Y no es la primera vez que se intenta imponer el silencio desde el poder. Quienes tienen memoria recordarán que en Chiapas ya se vivió una “Ley Mordaza”, durante el gobierno de Pablo Salazar. Aquella intentona estatal de criminalizar a los medios críticos levantó voces de alerta en todo el país. Hoy, el peligro viene desde el Congreso de la Unión, pero las consecuencias volverían a sentirse con crudeza en el periodismo más vulnerable: el que se hace desde las comunidades, con pocos recursos y muchas amenazas.
En nuestro estado, muchos periodistas y comunicadores no cuentan con redacciones, ni despachos legales, ni plataformas de alcance nacional. Tienen un teléfono, una señal muchas veces inestable, una cuenta de Facebook o un canal de YouTube. Desde ahí informan. Desde ahí resisten. Y ahora, desde ahí estarán en la mira.
La reforma propone otorgar a una nueva Agencia de Transformación Digital y Telecomunicaciones la facultad de bloquear plataformas digitales sin orden judicial, a solicitud de autoridades imprecisas.
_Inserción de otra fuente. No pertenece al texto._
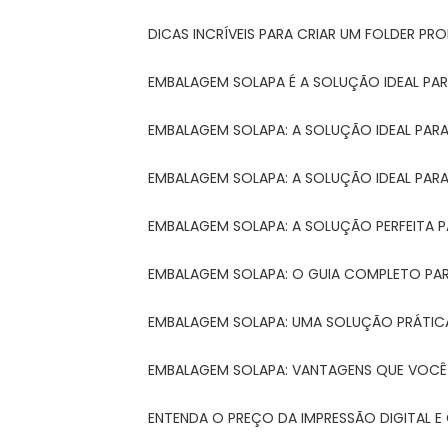
DICAS INCRÍVEIS PARA CRIAR UM FOLDER P
EMBALAGEM SOLAPA É A SOLUÇÃO IDEAL PA
EMBALAGEM SOLAPA: A SOLUÇÃO IDEAL PA
EMBALAGEM SOLAPA: A SOLUÇÃO IDEAL PA
EMBALAGEM SOLAPA: A SOLUÇÃO PERFEITA 
EMBALAGEM SOLAPA: O GUIA COMPLETO PAR
EMBALAGEM SOLAPA: UMA SOLUÇÃO PRÁTICA
EMBALAGEM SOLAPA: VANTAGENS QUE VOCÊ
ENTENDA O PREÇO DA IMPRESSÃO DIGITAL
En Chiapas, eso puede significar que un comunicador en Comitán que denuncia desvíos de recursos, o una periodista en Tuxtla Gutiérrez que cubre una agresión policial, puedan ser silenciados de un día para otro, sin explicación, sin defensa y sin ley clara que los respalde.
Este escenario de censura digital no llega solo. Viene acompañado por una creciente opacidad en el acceso a la información pública. Paradójicamente, al mismo tiempo que se intenta callar a quien informa, se limita cada vez más el acceso de la ciudadanía a los datos oficiales: se recortan presupuestos a los organismos de transparencia, se ignoran solicitudes, se retienen cifras. Se castiga a quien pregunta y se apaga a quien informa. Porque en el México que quieren, saber es un delito.
Así se cerrará el círculo: el gobierno no quiere que hables ni que sepas.
Además, la reforma busca revivir un registro de usuarios de telefonía móvil –disfrazado bajo otro nombre–, ignorando que el anterior intento fue declarado inconstitucional. Esto abre la puerta a una vigilancia selectiva, discrecional y sin controles claros, especialmente peligrosa en estados donde el activismo y el periodismo independiente ya se ejercen bajo constante riesgo. Y como si fuera poco, también se propone que las “instancias de seguridad” puedan bloquear señales de telecomunicación, en cumplimiento de “atribuciones” que no se explican. ¿Será durante una protesta en San Cristóbal? ¿En una asamblea ejidal que incomoda a una presidencia municipal? ¿En una transmisión en vivo que denuncia corrupción? ¿Será cuando alguien se atreva a hablar de más?
Algunos dirán que esta es una ley nacional, que no tiene nombre ni apellido. Pero en Chiapas sabemos lo que pasa cuando se aprueban leyes que le dan poder sin límites a quienes lo ejercen sin escrúpulos. Lo vivimos. Lo peleamos. Lo denunciamos. Y por eso hoy lo reconocemos de nuevo.
Porque aunque la amenaza venga disfrazada de modernización, es la misma historia: quitarle la voz a quien incomoda y cerrarle los ojos a quien quiere saber.
La libertad de expresión no es un privilegio de las capitales. Es un derecho que también se ejerce en las comunidades, en las rancherías, en los barrios, con lo poco que se tiene. Y es desde ahí, desde donde menos se escucha, que hoy debemos gritar más fuerte.
El Congreso debe detener esta iniciativa antes de que sea demasiado tarde. Porque si no se puede hablar, ni preguntar, ni saber… entonces no se puede vivir en democracia.
Y sin democracia, lo que queda es el miedo. Y el miedo no puede ser ley.